Wie funktioniert die LRZ-Benutzerverwaltung technisch?
In principle, four types of records are recorded in the LRZ user administration:
- Institutions - see What is an institution?
- Projects - see What is a LRZ project?
- Users - see What does the field "User name" mean?
- Accounts - see What ist an LRZ-account?
An institution can have any number of projects; each user belongs to one or more institutions and can have any number of accounts.
The entry of institutions and projects is done by the LRZ advisors - see What does an LRZ advisor do?
Master users maintain the contact information of users and can create and delete accounts - see Why do I have to enter the user's personal data when creating or editing an account?
Users can, for example, configure their own e-mail addresses and find out about their current disk space usage.
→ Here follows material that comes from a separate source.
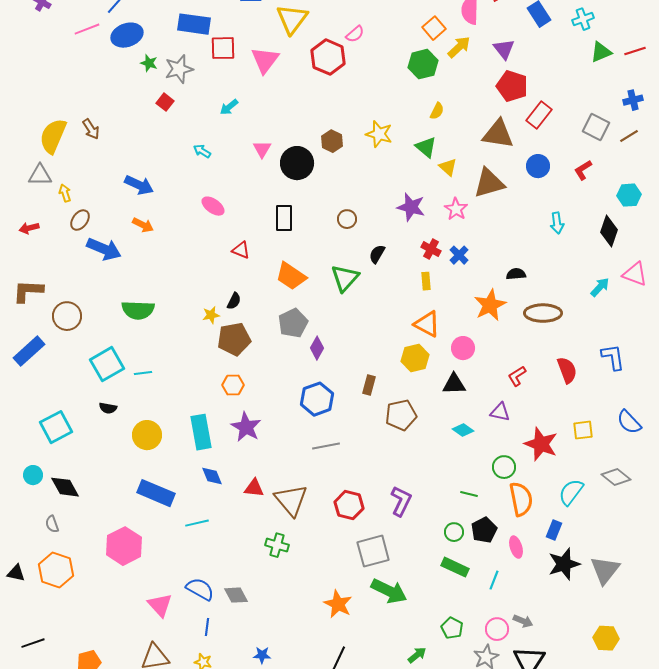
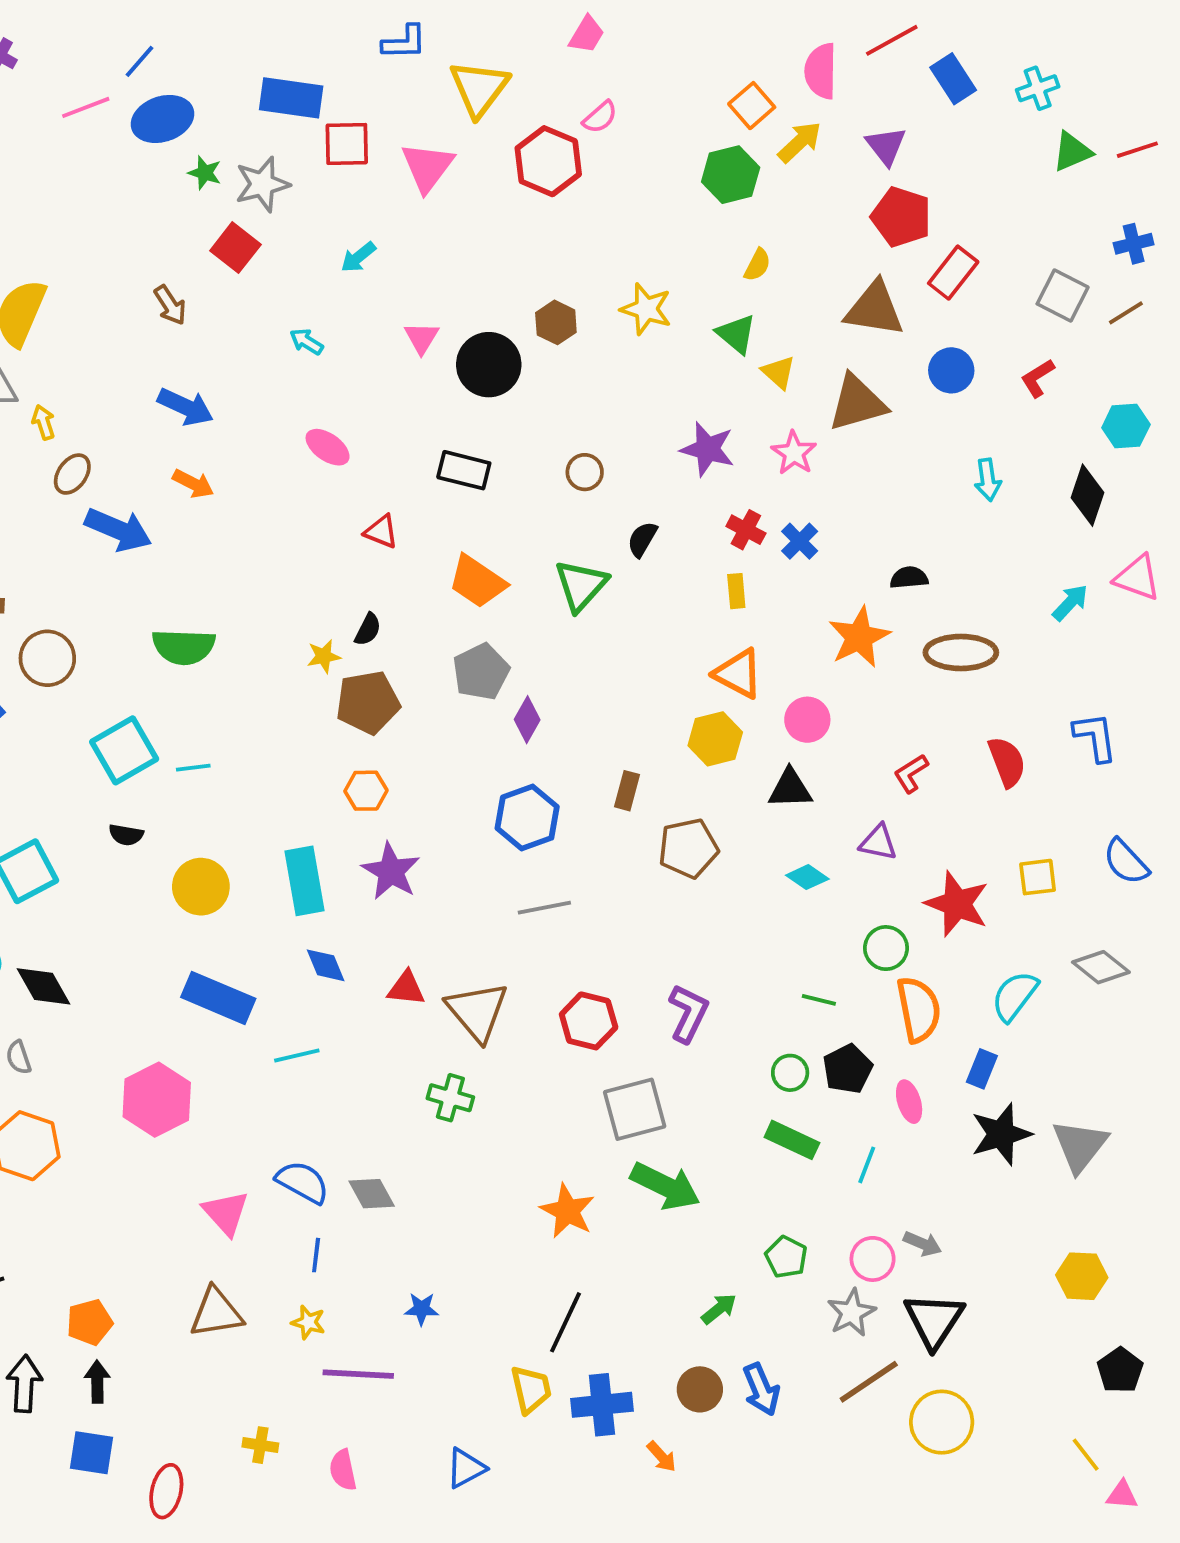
red square: (165, 102) -> (235, 248), size x1.4
brown arrow: (91, 129) -> (170, 305), moved
black rectangle: (284, 218) -> (464, 470), turned -76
LRZ advisors, master users and users use the IDM portal as a web-based interface to LRZ user administration.
The data is stored internally at the LRZ in a so-called directory service, which, unlike a relational database such as MySQL, is not accessed via the SQL language, but via the LDAP protocol. This has the advantage that a number of LRZ services such as VPN can access the central database directly (since the services are "LDAP-enabled") and do not require their own user administration. Only a few LRZ services are still not directly connected to the directory service, but are regularly supplied with the user and account data relevant to them. For this reason, there may be short delays before new accounts can be used - see How long does it take before a newly created account can be used?
The use of directory services also has the advantage that selected data from directory services of other institutions can be transferred to the LRZ database relatively easily; corresponding procedures are used, for example, for accounts of the LMU, the TUM and the Munich University of Applied Sciences.